Press Releases

New MAGA Playbook: Attempts to Limit Ballot Initiatives Will Continue After Defeat of Issue 1

FOR IMMEDIATE RELEASE:
AUGUST 10, 2023

PRESS CONTACT:
Sarah Harris, [email protected] 

On Tuesday, Ohio voters defeated Issue 1, a proposed constitutional amendment designed to undermine direct democracy. Issue 1 would have raised the threshold to pass citizen-led ballot initiatives, including this November’s ballot issue protecting reproductive freedom, to 60%, making it harder for Ohioans to have a say in policies that affect their lives. 

But, Ohio’s ballot initiative fight was not the first attempt by MAGA Republicans to eviscerate this form of direct democracy – and it will not be the last. This year, 76 state bills were introduced to make the initiative process harder to use.

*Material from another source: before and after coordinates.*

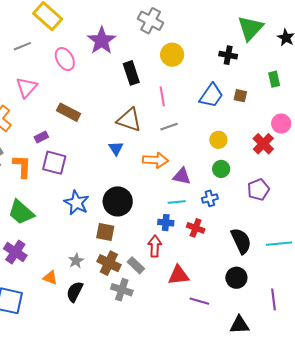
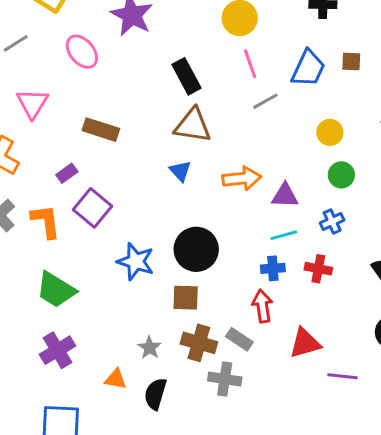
black rectangle: (131, 73) -> (186, 76), moved
pink line: (162, 96) -> (250, 64), moved
gray line: (169, 127) -> (265, 101), moved
purple square: (54, 163) -> (93, 208), turned 35
purple cross: (15, 252) -> (57, 350), turned 35

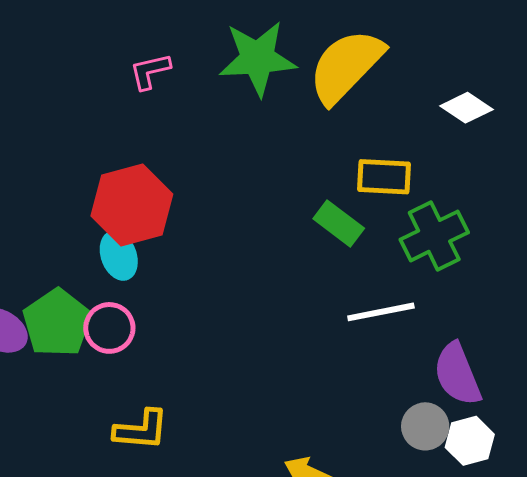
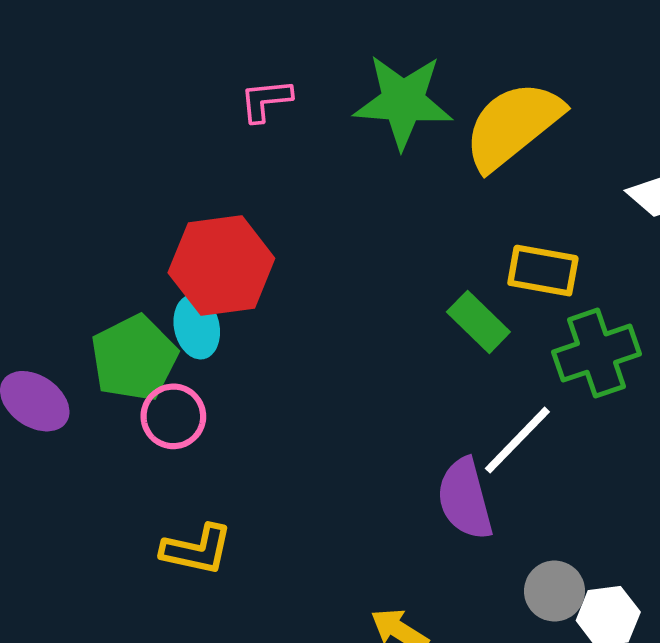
white line: (381, 312) -> (517, 440), turned -42
green pentagon: (57, 323) -> (134, 358), moved
purple semicircle: (457, 374) -> (465, 499), moved

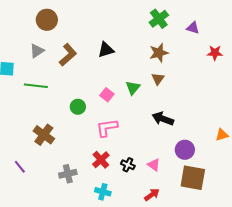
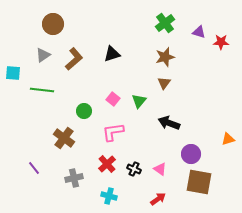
red star: (215, 53) -> (221, 42), moved
green triangle: (133, 88) -> (139, 101), moved
brown cross: (44, 135) -> (64, 138), moved
purple line: (20, 167) -> (34, 168), moved

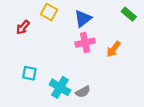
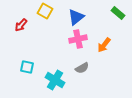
gray semicircle: (83, 92) -> (82, 68), moved

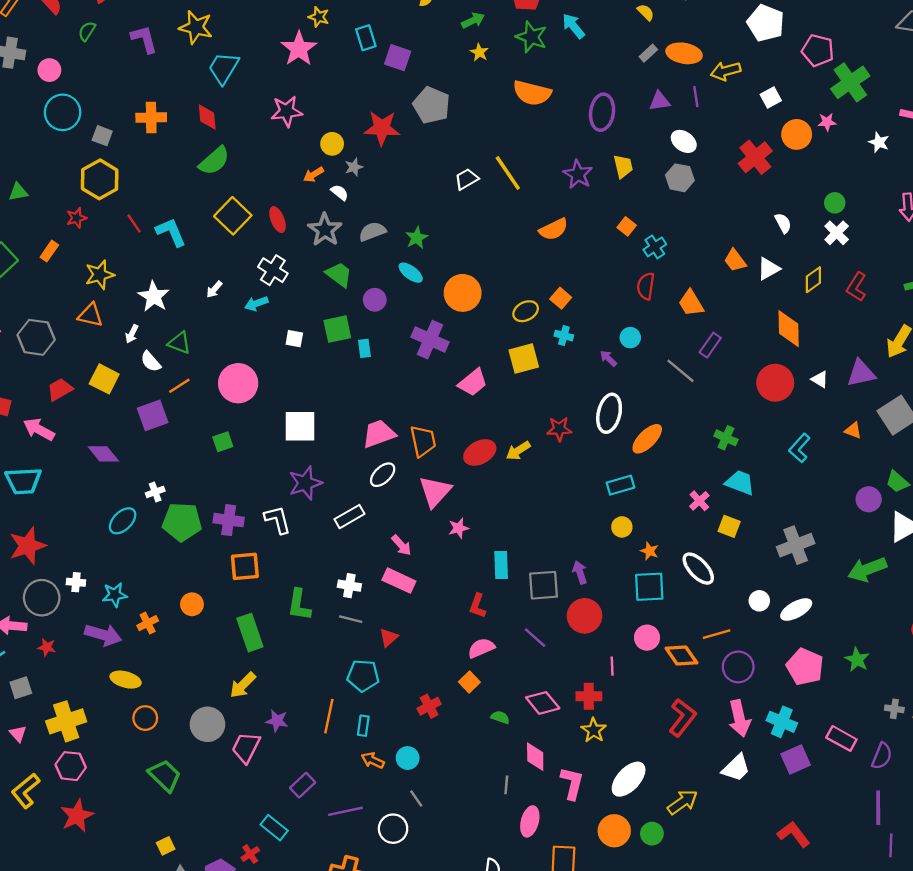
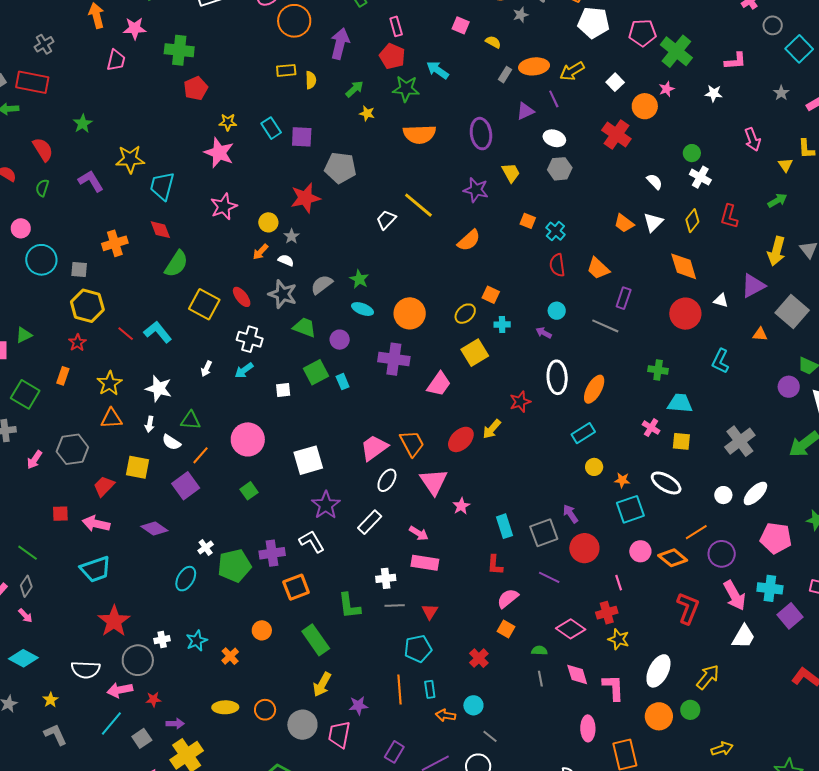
purple arrow: (103, 635) -> (175, 724), moved, size x0.6
orange circle: (145, 718) -> (265, 710), moved
gray line: (506, 785) -> (540, 679), moved

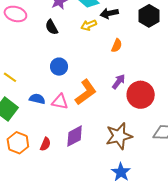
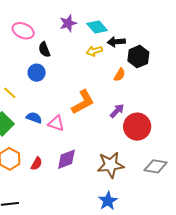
black hexagon: (149, 16) -> (138, 57), moved
black semicircle: (52, 27) -> (44, 50), moved
blue circle: (59, 67) -> (37, 73), moved
orange L-shape: (86, 92) -> (83, 102), moved

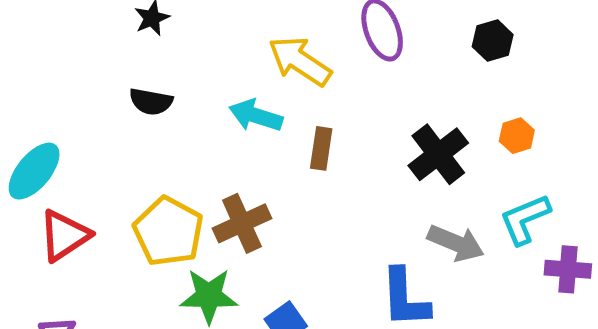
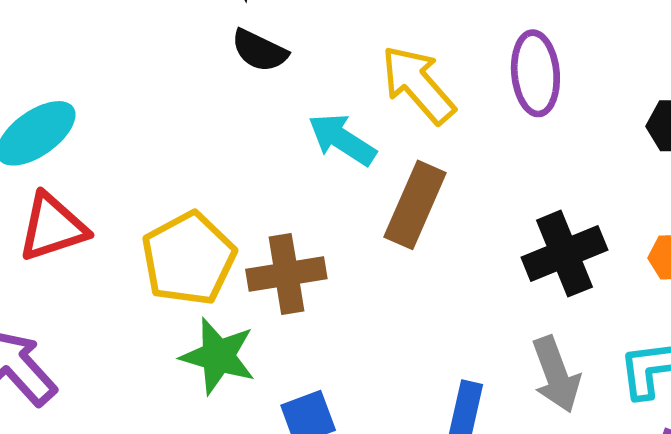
black semicircle: (151, 102) -> (259, 51), moved
brown rectangle: (321, 148) -> (415, 205), size x1.5
gray arrow: (456, 243) -> (556, 374), turned 32

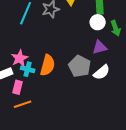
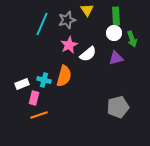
pink star: (20, 58) -> (69, 45), moved
gray pentagon: (80, 66) -> (118, 107), moved, turned 30
white semicircle: (102, 72) -> (88, 54), moved

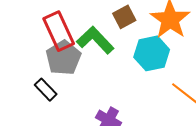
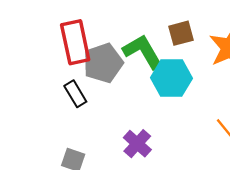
red rectangle: (59, 31) -> (75, 42), moved
cyan hexagon: (152, 53) -> (171, 78), moved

These bills come on the heels of several states passing reproductive justice ballot initiatives in 2022. Of the six reproductive rights ballot measures passed since the Supreme Court struck down Roe v. Wade, four — in Kentucky, Montana, Kansas, and Michigan— passed with between 52 and 59 percent of the vote. These measures are one of the few ways voters in MAGA-controlled states can bypass gerrymandered state legislatures and restore their rights. In fact, progressives have increasingly turned to ballot initiatives to codify reproductive freedom or expand voting rights as they’ve come under fire by the Supreme Court and conservative legislatures. 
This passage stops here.